==== Data for analysis ====
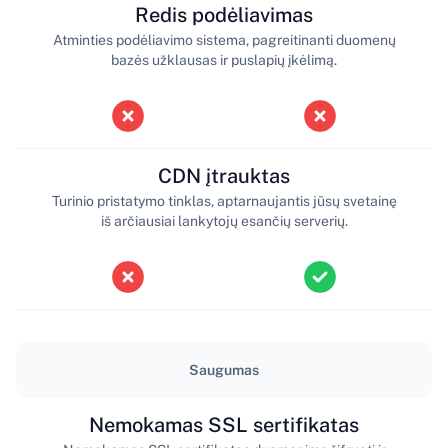
Redis podėliavimas
Atminties podėliavimo sistema, pagreitinanti duomenų
bazės užklausas ir puslapių įkėlimą.
CDN įtrauktas
Turinio pristatymo tinklas, aptarnaujantis jūsų svetainę
iš arčiausiai lankytojų esančių serverių.
Saugumas
Nemokamas SSL sertifikatas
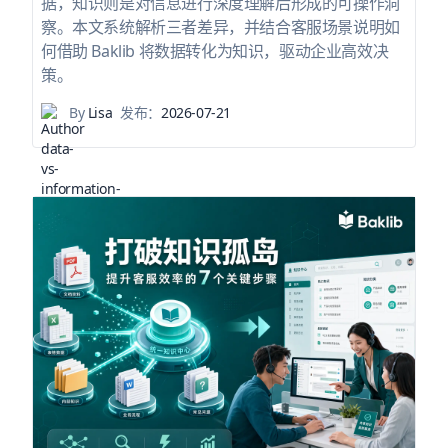
据，知识则是对信息进行深度理解后形成的可操作洞
察。本文系统解析三者差异，并结合客服场景说明如
何借助 Baklib 将数据转化为知识，驱动企业高效决
策。
By
Lisa
发布：
2026-07-21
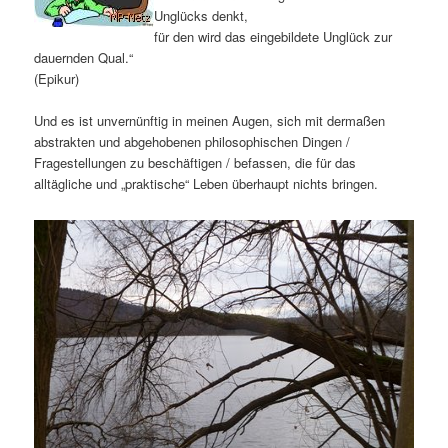
Unglücks denkt,
für den wird das eingebildete Unglück zur
dauernden Qual.“
(Epikur)
Und es ist unvernünftig in meinen Augen, sich mit dermaßen
abstrakten und abgehobenen philosophischen Dingen /
Fragestellungen zu beschäftigen / befassen, die für das
alltägliche und „praktische“ Leben überhaupt nichts bringen.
====
What you should do >> From the material above, output every line exactly as written, dropping any picture.

Written answer >>
Redis podėliavimas
Atminties podėliavimo sistema, pagreitinanti duomenų
bazės užklausas ir puslapių įkėlimą.
CDN įtrauktas
Turinio pristatymo tinklas, aptarnaujantis jūsų svetainę
iš arčiausiai lankytojų esančių serverių.
Saugumas
Nemokamas SSL sertifikatas
据，知识则是对信息进行深度理解后形成的可操作洞
察。本文系统解析三者差异，并结合客服场景说明如
何借助 Baklib 将数据转化为知识，驱动企业高效决
策。
By
Lisa
发布：
2026-07-21
Unglücks denkt,
für den wird das eingebildete Unglück zur
dauernden Qual.“
(Epikur)
Und es ist unvernünftig in meinen Augen, sich mit dermaßen
abstrakten und abgehobenen philosophischen Dingen /
Fragestellungen zu beschäftigen / befassen, die für das
alltägliche und „praktische“ Leben überhaupt nichts bringen.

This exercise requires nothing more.